Go Live Checklist

Here's a typical example of a “Go Live” checklist to run through before greenlighting a cut-over to a new production environment.

Preflight Checklist

Rollback Plan
- Verify Backup Integrity and Recency
- Test Restore Process
- Ensure ability to perform software rollbacks with automation (E.g. CI/CD)
External Availability Monitoring
- Enable “Real User Monitoring” (RUM).

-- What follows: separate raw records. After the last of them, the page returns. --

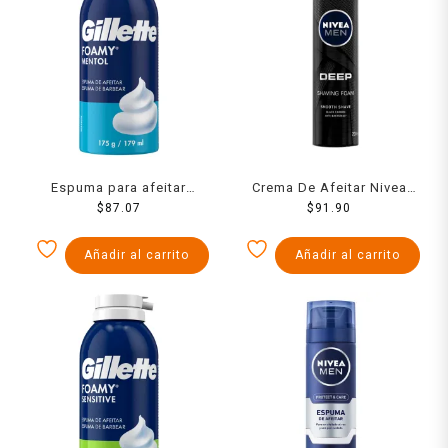
Espuma para afeitar
Crema De Afeitar Nivea
Gillette Foamy mentol 179
$
87.07
Deep 200 Grs
$
91.90
ml
Añadir al carrito
Añadir al carrito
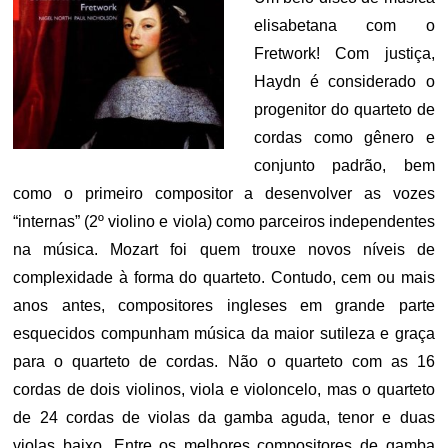
elisabetana com o
Fretwork! Com justiça,
Haydn é considerado o
progenitor do quarteto de
cordas como gênero e
conjunto padrão, bem
como o primeiro compositor a desenvolver as vozes
“internas” (2º violino e viola) como parceiros independentes
na música. Mozart foi quem trouxe novos níveis de
complexidade à forma do quarteto. Contudo, cem ou mais
anos antes, compositores ingleses em grande parte
esquecidos compunham música da maior sutileza e graça
para o quarteto de cordas. Não o quarteto com as 16
cordas de dois violinos, viola e violoncelo, mas o quarteto
de 24 cordas de violas da gamba aguda, tenor e duas
violas baixo. Entre os melhores compositores de gamba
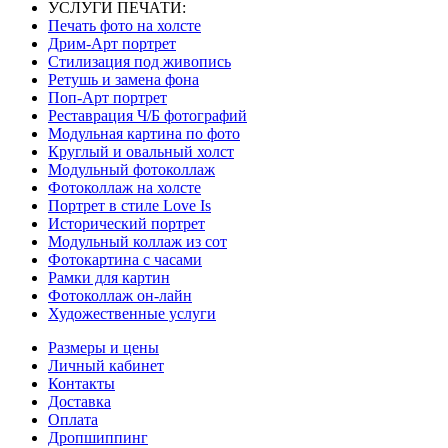
УСЛУГИ ПЕЧАТИ:
Печать фото на холсте
Дрим-Арт портрет
Стилизация под живопись
Ретушь и замена фона
Поп-Арт портрет
Реставрация Ч/Б фотографий
Модульная картина по фото
Круглый и овальный холст
Модульный фотоколлаж
Фотоколлаж на холсте
Портрет в стиле Love Is
Исторический портрет
Модульный коллаж из сот
Фотокартина с часами
Рамки для картин
Фотоколлаж он-лайн
Художественные услуги
Размеры и цены
Личный кабинет
Контакты
Доставка
Оплата
Дропшиппинг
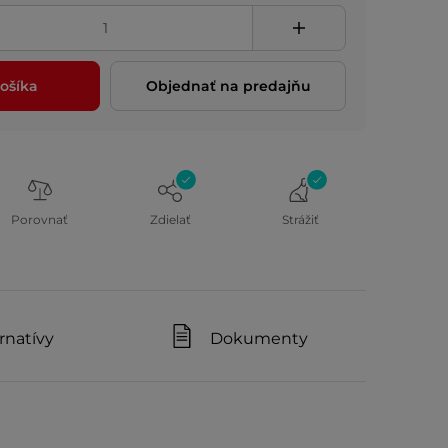
ošíka
Objednať na predajňu
Porovnať
Zdielať
Strážiť
rnatívy
Dokumenty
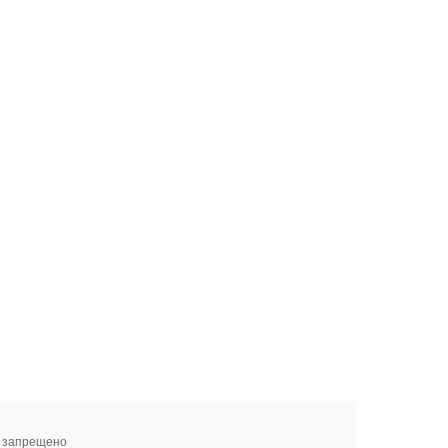
я запрещено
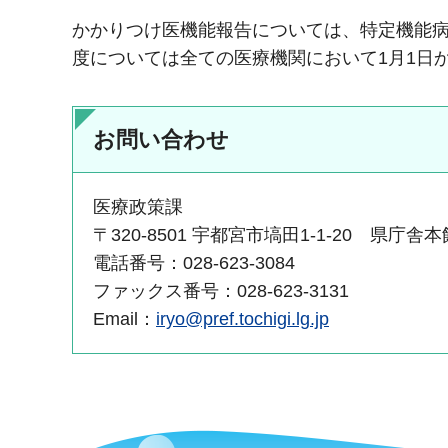
かかりつけ医機能報告については、特定機能
度については全ての医療機関において1月1日か
お問い合わせ
医療政策課
〒320-8501 宇都宮市塙田1-1-20 県庁舎
電話番号：028-623-3084
ファックス番号：028-623-3131
Email：
iryo@pref.tochigi.lg.jp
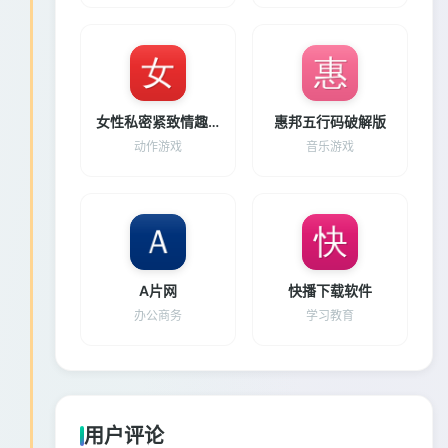
女性私密紧致情趣玩具最新版下载
惠邦五行码破解版
动作游戏
音乐游戏
A片网
快播下载软件
办公商务
学习教育
用户评论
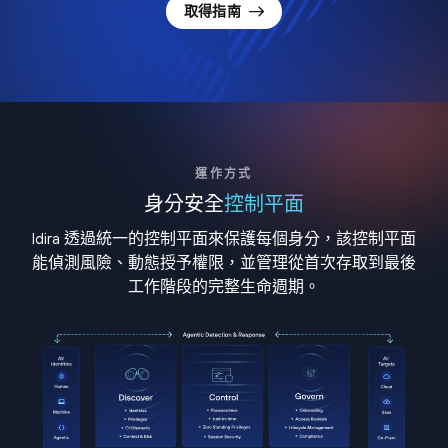
取得指南
運作方式
身分安全
控制平面
Idira 透過統一的控制平面來保護每個身分，該控制平面
能偵測風險、動態授予權限，並管理從首次存取到最後
工作階段的完整生命週期。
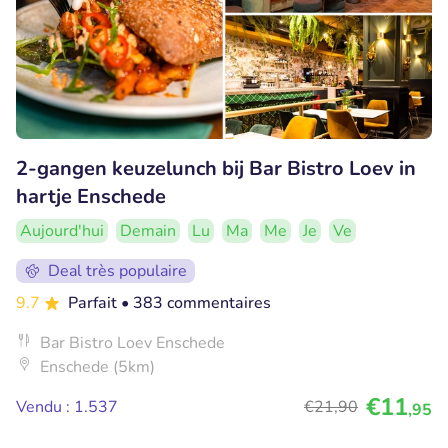
2-gangen keuzelunch bij Bar Bistro Loev in
hartje Enschede
Aujourd'hui
Demain
Lu
Ma
Me
Je
Ve
Deal très populaire
9.7
Parfait
• 383 commentaires
Bar Bistro Loev Enschede
Enschede (5km)
€11
Vendu : 1.537
€21
,90
,95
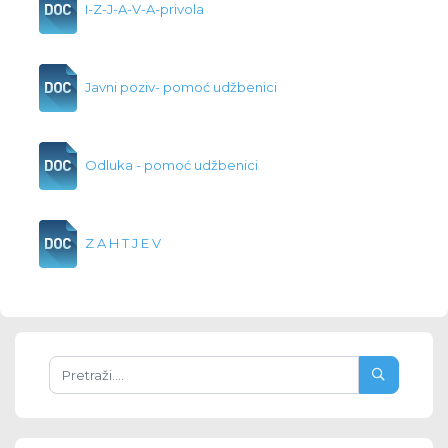
I-Z-J-A-V-A-privola
Javni poziv- pomoć udžbenici
Odluka - pomoć udžbenici
Z A H T J E V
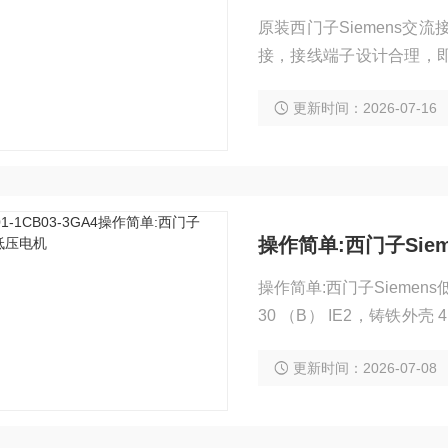
原装西门子Siemens交流
接，接线端子设计合理，
弹簧力而打开。这样，通
更新时间：2026-07-16
电磁感应原理：发生变化
操作简单:西门子Sie
操作简单:西门子Siemens
30 （B） IE2，铸铁外壳 4 极
接线盒 380VD / 660VY, 5
更新时间：2026-07-08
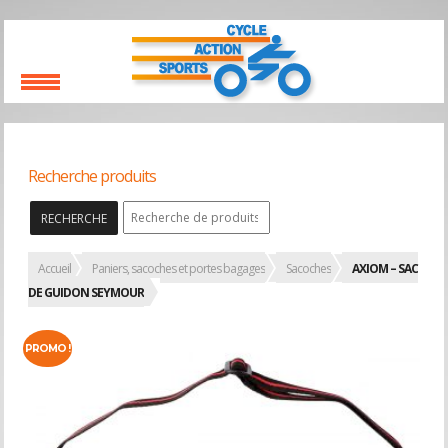
Recherche produits
RECHERCHE
Accueil
Paniers, sacoches et portes bagages
Sacoches
AXIOM – SAC
DE GUIDON SEYMOUR
PROMO !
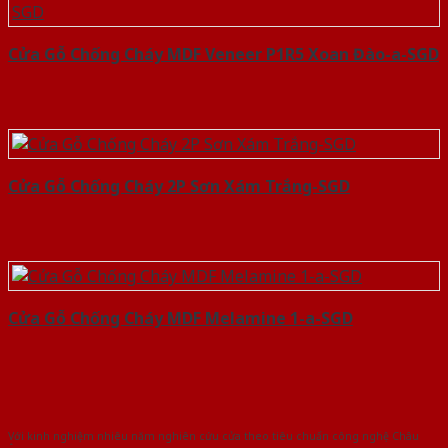
Cửa Gỗ Chống Cháy MDF Veneer P1R5 Xoan Đào-a-SGD
Cửa Gỗ Chống Cháy 2P Sơn Xám Trắng-SGD
Cửa Gỗ Chống Cháy MDF Melamine 1-a-SGD
Với kinh nghiệm nhiêu năm nghiên cứu cửa theo tiêu chuẩn công nghệ Châu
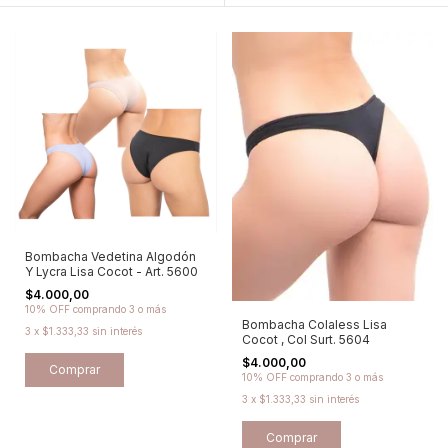
Bombacha Vedetina Algodón
Y Lycra Lisa Cocot - Art. 5600
$4.000,00
10% OFF
comprando 3 o más
Bombacha Colaless Lisa
3
x
$1.333,33
sin interés
Cocot , Col Surt. 5604
$4.000,00
Comprar
10% OFF
comprando 3 o más
3
x
$1.333,33
sin interés
Comprar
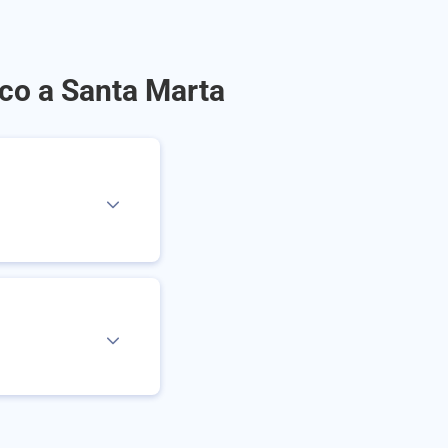
nco a Santa Marta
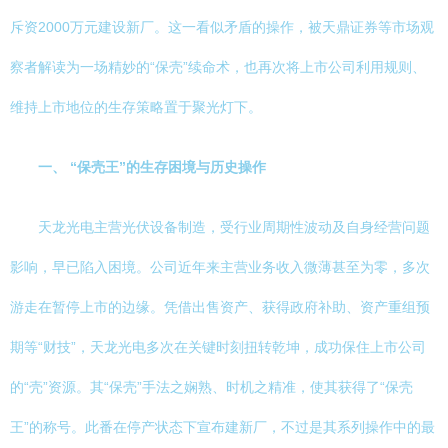
斥资2000万元建设新厂。这一看似矛盾的操作，被天鼎证券等市场观
察者解读为一场精妙的“保壳”续命术，也再次将上市公司利用规则、
维持上市地位的生存策略置于聚光灯下。
一、 “保壳王”的生存困境与历史操作
天龙光电主营光伏设备制造，受行业周期性波动及自身经营问题
影响，早已陷入困境。公司近年来主营业务收入微薄甚至为零，多次
游走在暂停上市的边缘。凭借出售资产、获得政府补助、资产重组预
期等“财技”，天龙光电多次在关键时刻扭转乾坤，成功保住上市公司
的“壳”资源。其“保壳”手法之娴熟、时机之精准，使其获得了“保壳
王”的称号。此番在停产状态下宣布建新厂，不过是其系列操作中的最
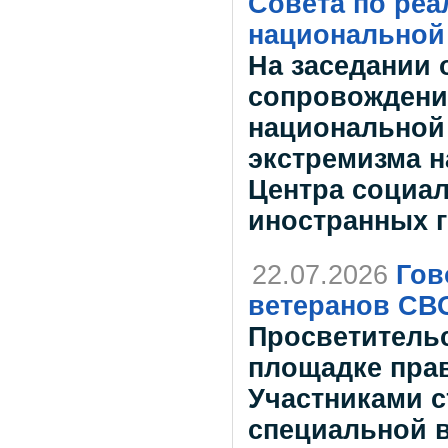
Совета по реа
национальной
На заседании
сопровождени
национальной
экстремизма н
Центра социал
иностранных г
22.07.2026
Гов
ветеранов СВ
Просветитель
площадке прав
Участниками с
специальной в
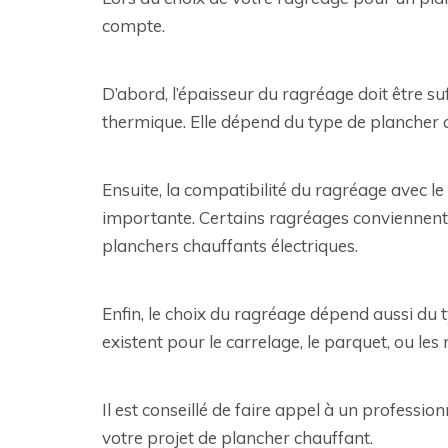
compte.
D’abord, l’épaisseur du ragréage doit être s
thermique. Elle dépend du type de plancher ch
Ensuite, la compatibilité du ragréage avec l
importante. Certains ragréages conviennent
planchers chauffants électriques.
Enfin, le choix du ragréage dépend aussi du 
existent pour le carrelage, le parquet, ou les
Il est conseillé de faire appel à un professio
votre projet de plancher chauffant.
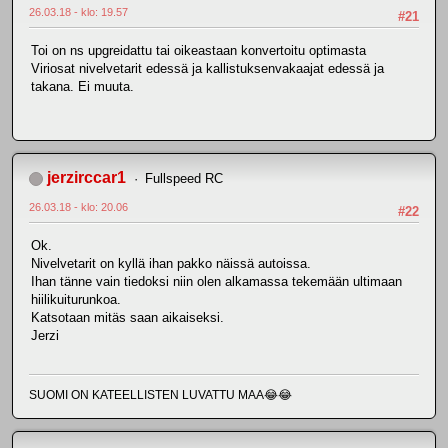
26.03.18 - klo: 19.57
#21
Toi on ns upgreidattu tai oikeastaan konvertoitu optimasta
Viriosat nivelvetarit edessä ja kallistuksenvakaajat edessä ja
takana. Ei muuta.
jerzirccar1
Fullspeed RC
26.03.18 - klo: 20.06
#22
Ok.
Nivelvetarit on kyllä ihan pakko näissä autoissa.
Ihan tänne vain tiedoksi niin olen alkamassa tekemään ultimaan
hiilikuiturunkoa.
Katsotaan mitäs saan aikaiseksi.
Jerzi
SUOMI ON KATEELLISTEN LUVATTU MAA😂😂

Establish a 1-2 week baseline before launch
- Enable external synthetic tests 2-4 weeks before launch to identify any potential stability problems (e.g. during deployments)
Tune Kubernetes/ECS
- Ensure memory and CPU constraints are suitable for production
- Ensure that all pods have limits and requests set, because this is how the scheduler knows where to put things
- Ensure services gracefully recovery when killed (e.g. nodes, and pods)
Alert Escalations
- Ensure on-call engineers have mobile devices properly configured to alert
- Review on-call schedule to ensure continuity
- Prepare run books and link them to alerts
Performance Load Tests
- Replicate production workloads to ensure systems handle as expected
Exception Logging
- Ensure you have frontend/javascript exception logging enabled (E.g. Sentry, Datadog, NewRelic)
Reduce DNS TTLs
- Set TTLs to 60 seconds on branded domains
- Set all SOAs for TLDs to 60 seconds to mitigate effects of negative DNS caching
Prepare Maintenance Page
- Provide a means to display a maintenance page (if necessary)
- Should be a static page (e.g. hosted on S3)
Schedule Cut Over
- Identify all relevant parties, stakeholders
- Communicate scope of migration and any expected downtime
Perform End-to-End Tests
- Verify deployments are working
- Verify software rollbacks are working
- Verify autoscaling is working (pods and nodes)
- Verify TLS certificates are in working order (non-staging)
- Verify TLD redirects are working
Establish Status Page
- Integrate with all status checks for dependent services

Post-Cut-over Checklist

Review exception logs
Monitor customer support tickets
Monitor non-200 status codes for anomalies
- Spikes in 401 and 403 could indicate authorization problems
- Spikes in 404 could indicate missing assets
- Spikes in 30x could indicate redirect problems
- Spikes in 500 could indicate server misconfigurations
- Spikes in 503 could indicate problems with the platform (insufficient resources, or low limits)
Ensure robots.txt is permitting indexing
- Ensure all mainstream crawlers are happy
- Ensure sitemap is reachable
Check Real End User Data
- Verify that end-user experience has not degraded